Back from the shadows

Mar 12, 2014 • Guilherme Lampert

Literally! Hehe, the lame joke is because I’ve spent some time recently implementing shadow rendering. I chose to use the popular shadow volume technique, AKA stencil-shadows, because I liked its apparent simplicity. Indeed the overall concept is very straightforward, but just like with the more venerable shadow-mapping technique, there are lots of little details that can make or break an implementation.

I won’t go into the details nor write a full tutorial here, there are several other resources that do it very well, and for that, I’ll list them at the end of this post. What I’m going to do is just talk about some of the decisions and discoveries I made through the process.

Shadow Volumes

The architecture of shadow volumes is very neat: Clear the screen to black. Render an extruded volume defined by the silhouette of and object with relation to a light source. Use the stencil buffer when doing the volume rendering pass to count the pixels that fall inside this volume. In a second pass, if the stencil value for that pixel is not zero it means that that pixel is inside the area covered by the shadow volume. Leave the pixel untouched (black). Done!

So the first step is to compute a set of edge adjacencies for each triangle of each mesh. This process is far too expensive to be done at runtime, so it must be done offline or as a pre-processing step. An efficient edge list construction algorithm is very important for a shadow renderer. The number of vertexes that need to be rendered with the shadow volume is directly proportional to the number of edges. Actually it can be up to (numShadowingTriangles + numEdges) * 6 vertexes. Times six because, for a point light, the shadow volume will be composed of quadrilaterals. Since I only deal with triangles in my renderer, I have to break each quad into 2 triangles.

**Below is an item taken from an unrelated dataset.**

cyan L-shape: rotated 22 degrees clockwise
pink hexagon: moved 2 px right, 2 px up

Well, it turns out that correctly computing an edge set for a non-watertight mesh is very, very hard. So don’t expect shadow volumes to work with any type of 3D model. There are some approaches to address this problem, but generally I would suggest that you just select a simple edge detection algorithm, such as the Half-Edge and make sure your geometries are closed. It is a lot simpler and is one of those trade-offs that we can safely make in a game’s context. I actually took a peak into the Doom 3 source and based my edge building code on theirs. One important thing to note on this is to make sure to remap the vertex indexes and ensure they are unique (R_CreateSilRemap() / R_CreateSilIndexes()). Normally you are forced to duplicate vertex positions to add unique texture coordinates/colors to a vertex. Building an edge list with such a mesh would be sub-optimal, resulting in a lot of duplicate edges. The remapping trims down the number of edges.

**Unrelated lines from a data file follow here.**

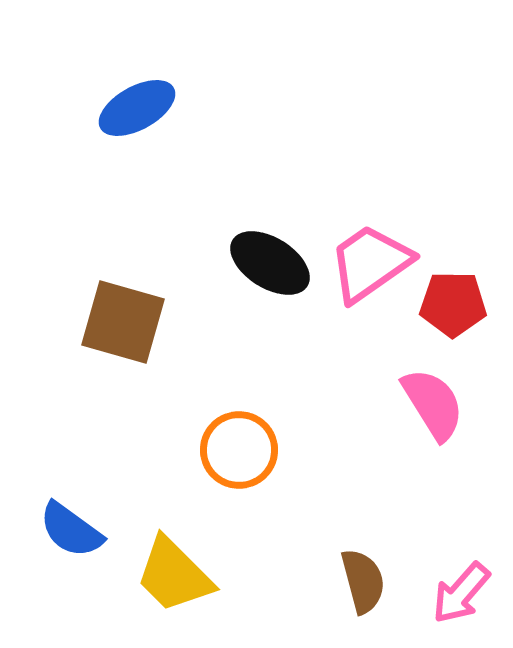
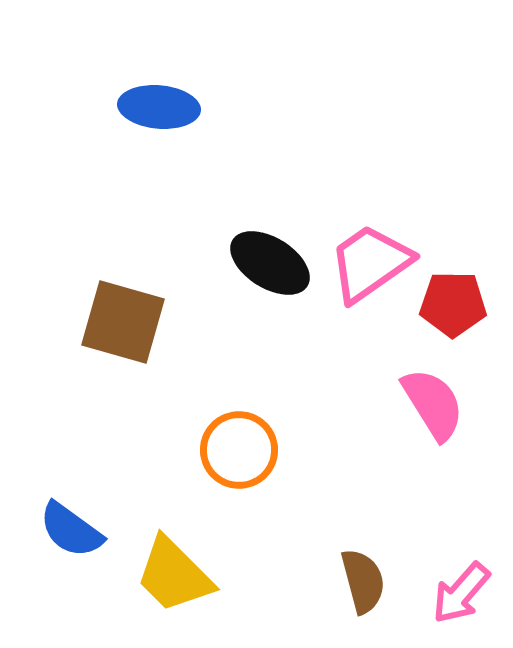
blue ellipse: moved 22 px right, 1 px up; rotated 34 degrees clockwise
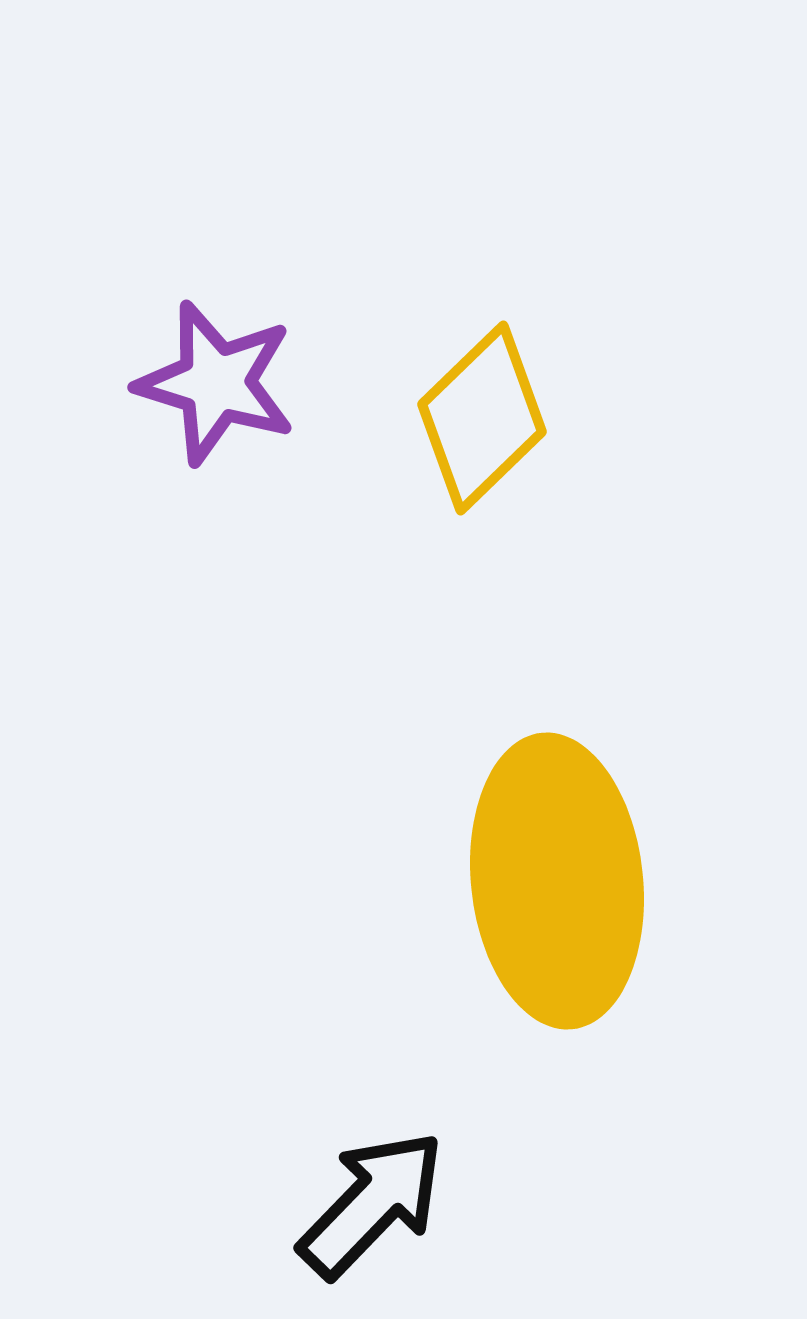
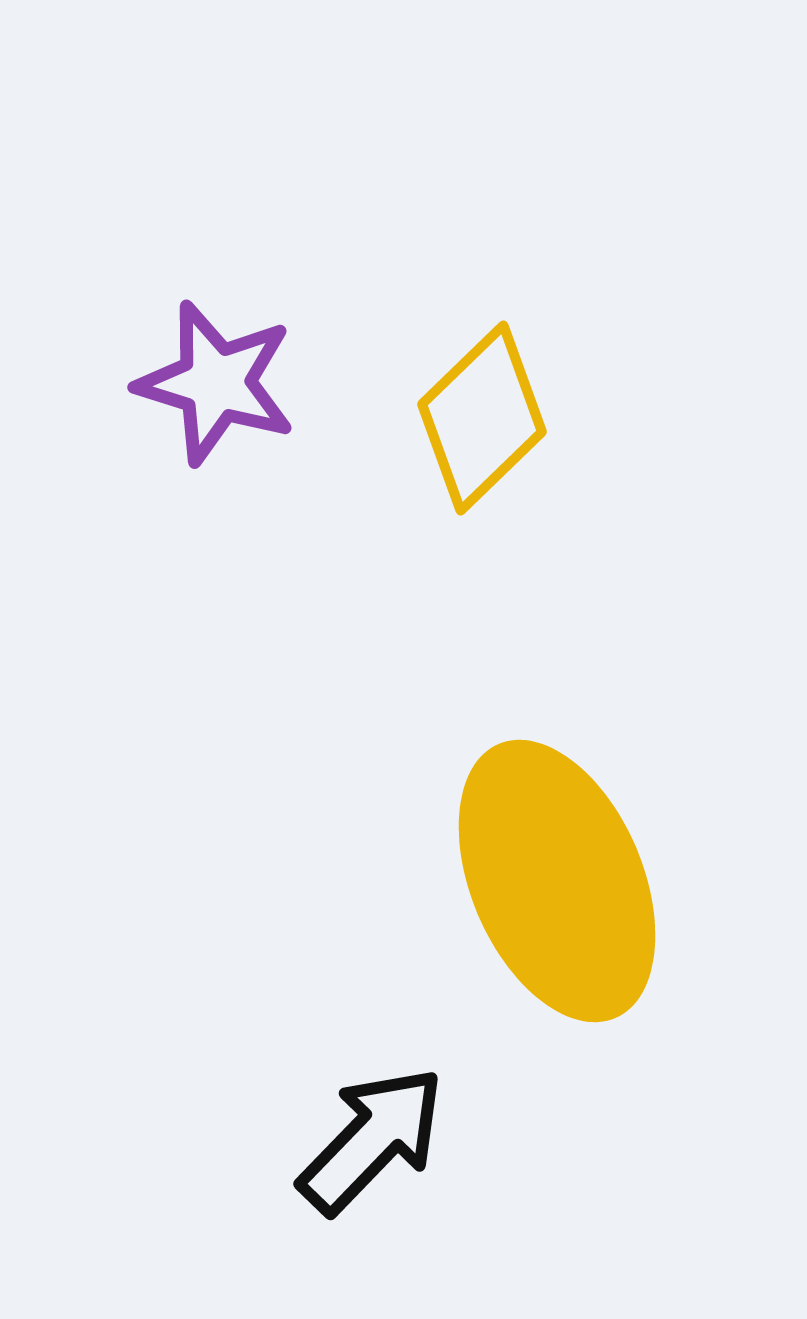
yellow ellipse: rotated 17 degrees counterclockwise
black arrow: moved 64 px up
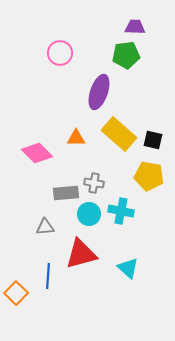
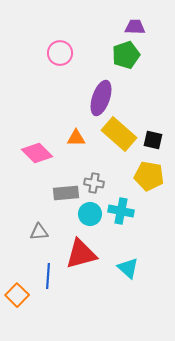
green pentagon: rotated 12 degrees counterclockwise
purple ellipse: moved 2 px right, 6 px down
cyan circle: moved 1 px right
gray triangle: moved 6 px left, 5 px down
orange square: moved 1 px right, 2 px down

Also worth reminding that shadow volumes won’t work for alpha tested surfaces, such as sprites and foliage. The actual vertexes are required for the edge list building.

The Vertexes

My whole implementation was inspired by Doom 3’s shadow rendering. I decided to do as they did and keep a system memory copy of the “shadow vertexes”. What I call shadow vertexes here is a set of duplicate vertexes of a given mesh, with expanded W coordinates for extrusion. This approach is commonly called the Vertex Program Shadow Volume and is explained by Eric Lengyel in his book and by idSoftware in this paper.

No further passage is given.